» **EXERCISE DESCRIPTION**
Your job is to return each record exactly, minus any pictures.

» **AVAILABLE RECORDS**
------------------------------------------------------------------------
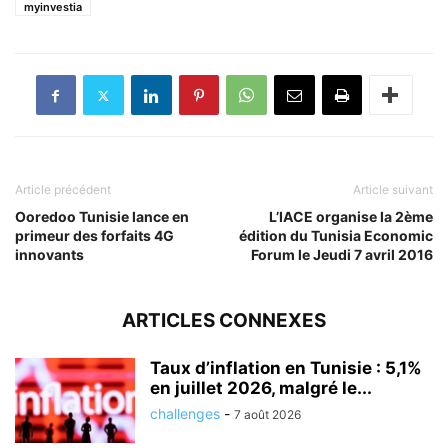
myinvestia
Article précédent
Article suivant
Ooredoo Tunisie lance en
L’IACE organise la 2ème
primeur des forfaits 4G
édition du Tunisia Economic
innovants
Forum le Jeudi 7 avril 2016
ARTICLES CONNEXES
Taux d’inflation en Tunisie : 5,1%
en juillet 2026, malgré le...
challenges
-
7 août 2026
------------------------------------------------------------------------
» **EXERCISE RESULT**
myinvestia
Article précédent
Article suivant
Ooredoo Tunisie lance en
L’IACE organise la 2ème
primeur des forfaits 4G
édition du Tunisia Economic
innovants
Forum le Jeudi 7 avril 2016
ARTICLES CONNEXES
Taux d’inflation en Tunisie : 5,1%
en juillet 2026, malgré le...
challenges
-
7 août 2026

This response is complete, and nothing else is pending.